Female gypsy moth laying egg mass
Female gypsy moth laying egg mass | Source

Destroy Gypsy Moth Eggs

Killing egg masses is the most effective physical method of gypsy moth caterpillar control. It is also the best method to ensure an effective kill of future outbreaks. Each egg mass can contain between 600 to 1,000 future caterpillars. Egg masses are often found in cracks, nooks, and crannies in nature and in man-made structures. Loose bark, playground equipment, and shutters are examples of ideal hiding places for gypsy moth egg masses. Check and eradicate egg masses in August to prevent outbreaks when spring arrives.

Kill Egg Masses with Oil Sprays
Egg masses can be sprayed with horticultural oils designed to prevent eggs from hatching. These oils penetrate the egg mass and prevent gases from being exchanged which ultimately suffocates the eggs.

Remove Eggs by Hand
Remove egg masses by scraping them off trees and dropping them into a solution of soapy water for a day or so.

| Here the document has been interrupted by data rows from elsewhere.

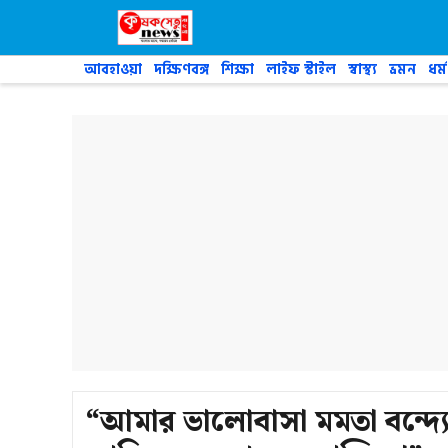
Skip
to
content
আবহাওয়া
দক্ষিণবঙ্গ
শিক্ষা
লাইফ স্টাইল
স্বাস্থ্য
ভ্রমন
ধর্ম
“আমার ভালোবাসা মমতা বন্দ্য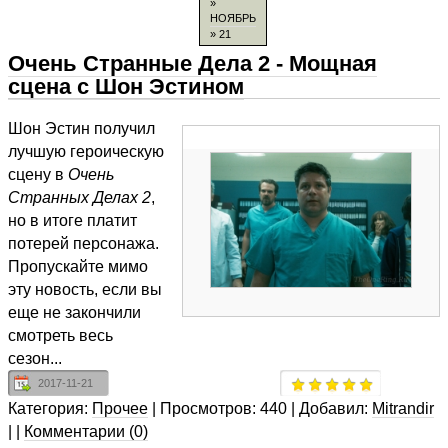
»
НОЯБРЬ
» 21
Очень Странные Дела 2 - Мощная
сцена с Шон Эстином
Шон Эстин получил
лучшую героическую
сцену в
Очень
Странных Делах 2
,
но в итоге платит
потерей персонажа.
Пропускайте мимо
эту новость, если вы
еще не закончили
смотреть весь
сезон...
2017-11-21
Категория:
Прочее
|
Просмотров:
440
|
Добавил:
Mitrandir
|
|
Комментарии (0)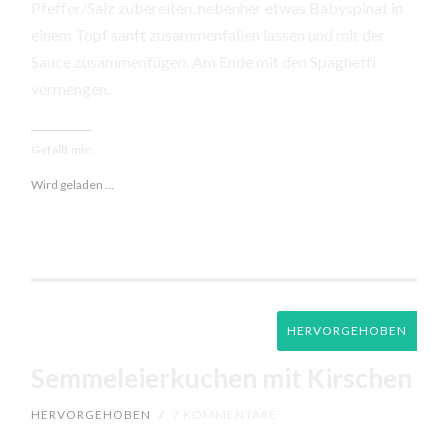
Pfeffer/Salz zubereiten. nebenher etwas Babyspinat in
einem Topf sanft zusammenfallen lassen und mit der
Sauce zusammenfügen. Am Ende mit den Spaghetti
vermengen.
Gefällt mir:
Wird geladen …
HERVORGEHOBEN
Semmeleierkuchen mit Kirschen
HERVORGEHOBEN
/
7 KOMMENTARE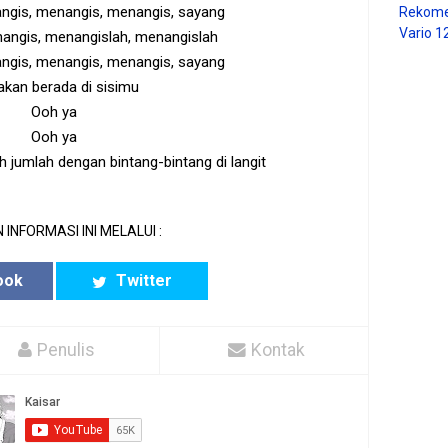
ngis, menangis, menangis, sayang
Rekome
Vario 1
angis, menangislah, menangislah
ngis, menangis, menangis, sayang
akan berada di sisimu
Ooh ya
Ooh ya
 jumlah dengan bintang-bintang di langit
 INFORMASI INI MELALUI :
ook
Twitter
Penulis
Kontak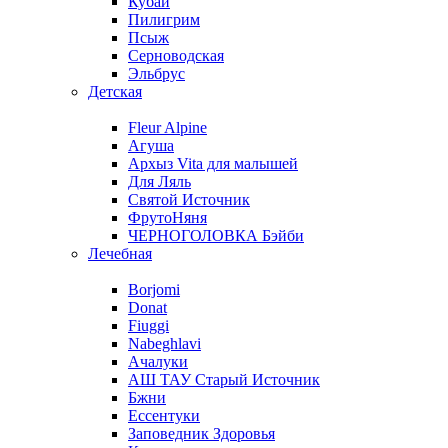
Кубай
Пилигрим
Псыж
Серноводская
Эльбрус
Детская
Fleur Alpine
Агуша
Архыз Vita для малышей
Для Ляль
Святой Источник
ФрутоНяня
ЧЕРНОГОЛОВКА Бэйби
Лечебная
Borjomi
Donat
Fiuggi
Nabeghlavi
Ачалуки
АШ ТАУ Старый Источник
Бжни
Ессентуки
Заповедник Здоровья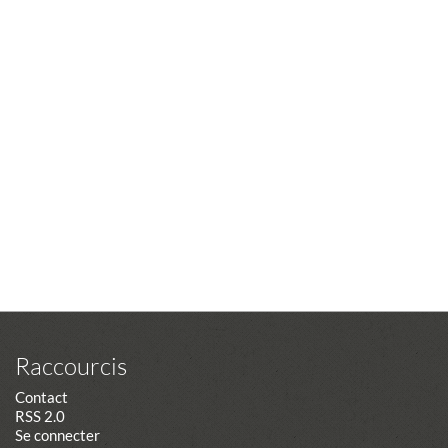
Raccourcis
Contact
RSS 2.0
Se connecter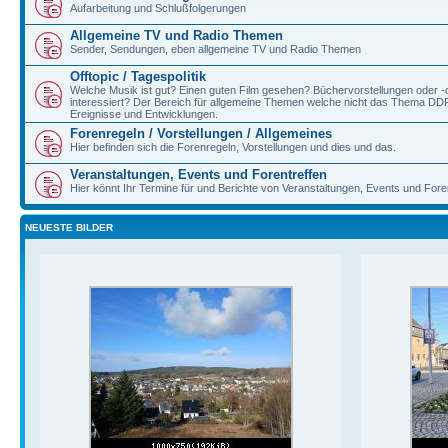
Aufarbeitung und Schlußfolgerungen
Allgemeine TV und Radio Themen
Sender, Sendungen, eben allgemeine TV und Radio Themen
Offtopic / Tagespolitik
Welche Musik ist gut? Einen guten Film gesehen? Büchervorstellungen oder 
interessiert? Der Bereich für allgemeine Themen welche nicht das Thema DDR/B
Ereignisse und Entwicklungen.
Forenregeln / Vorstellungen / Allgemeines
Hier befinden sich die Forenregeln, Vorstellungen und dies und das.
Veranstaltungen, Events und Forentreffen
Hier könnt Ihr Termine für und Berichte von Veranstaltungen, Events und Fore
NEUESTE BILDER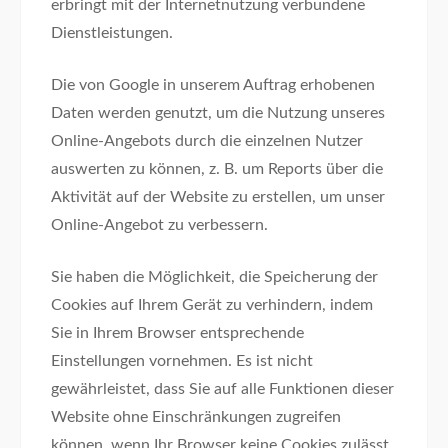
erbringt mit der Internetnutzung verbundene
Dienstleistungen.
Die von Google in unserem Auftrag erhobenen
Daten werden genutzt, um die Nutzung unseres
Online-Angebots durch die einzelnen Nutzer
auswerten zu können, z. B. um Reports über die
Aktivität auf der Website zu erstellen, um unser
Online-Angebot zu verbessern.
Sie haben die Möglichkeit, die Speicherung der
Cookies auf Ihrem Gerät zu verhindern, indem
Sie in Ihrem Browser entsprechende
Einstellungen vornehmen. Es ist nicht
gewährleistet, dass Sie auf alle Funktionen dieser
Website ohne Einschränkungen zugreifen
können, wenn Ihr Browser keine Cookies zulässt.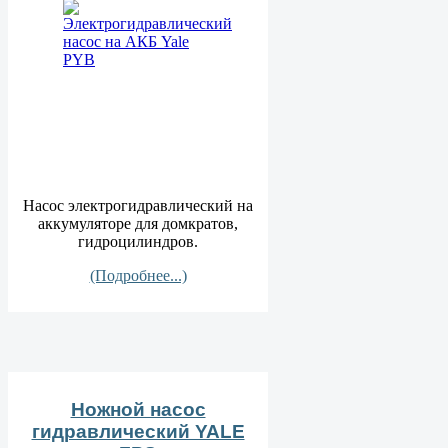
Насос электрогидравлический на
аккумуляторе для домкратов,
гидроцилиндров.
(Подробнее...)
Ножной насос
гидравлический YALE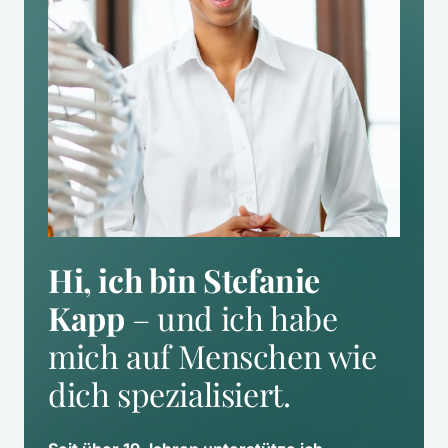
Hi, ich bin Stefanie 
Kapp
 – und ich habe 
mich auf Menschen wie 
dich spezialisiert.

This suffocates the eggs just like oil applications. Do not throw the egg masses onto the ground or back into nature. The eggs still have a possibility of hatching when spring arrives, so throw them in the garbage instead.

Diverse Plantings

Variety within a landscape will prevent total losses if infestations are massive. Lots of trees that are predominantly oak can suffer heavy damage from gypsy moth caterpillars. Increasing the amount of trees that are undesirable to the caterpillars such as maple and ash will reduce caterpillar damage in wooded areas.

Susceptible Trees
Gypsy moth larvae prefer some trees over others. Oaks, aspens, willow, apple, crabapple, tamarack paper birch, witch hazel, mountain ash, basswood, and linden are susceptible to gypsy moth caterpillars.

Prevent Gypsy Moth Hitch-Hiking

Gypsy moths often relocate to new locations via outdoor materials like firewood, camping materials, boats, campers, and other outdoor equipment. The egg stages are the most apt to be carried to a new location. Inspect outdoor equipment in late fall and early spring before moving the equipment. This type of control is used to help slow emerald ash borer as well. Use firewood native to the site instead of traveling with firewood from a distant location.